** Opening INPUT FOR THIS TASK block **
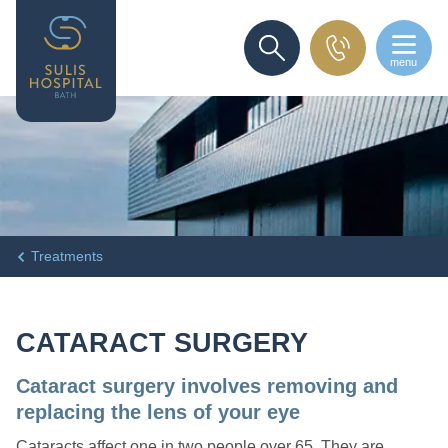
menu
SEARCH
Treatments
CATARACT SURGERY
Cataract surgery involves removing and
replacing the lens of your eye
Cataracts affect one in two people over 65. They are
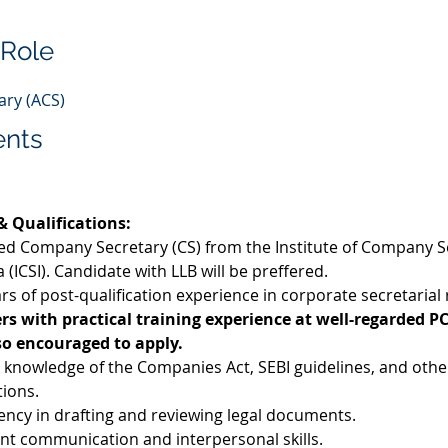
 Role
ry (ACS)
ents
 & Qualifications:
ied Company Secretary (CS) from the Institute of Company S
a (ICSI). Candidate with LLB will be preffered. 
rs of post-qualification experience in corporate secretarial 
rs with practical training experience at well-regarded PC
so encouraged to apply.
 knowledge of the Companies Act, SEBI guidelines, and other
tions.
iency in drafting and reviewing legal documents.
ent communication and interpersonal skills.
** Closing INPUT FOR THIS TASK block **
* **BRIEF**
The answer is the line with "iency in drafting" plus every line after it, printed exactly as they appear above.

* **RESULT**
iency in drafting and reviewing legal documents.
ent communication and interpersonal skills.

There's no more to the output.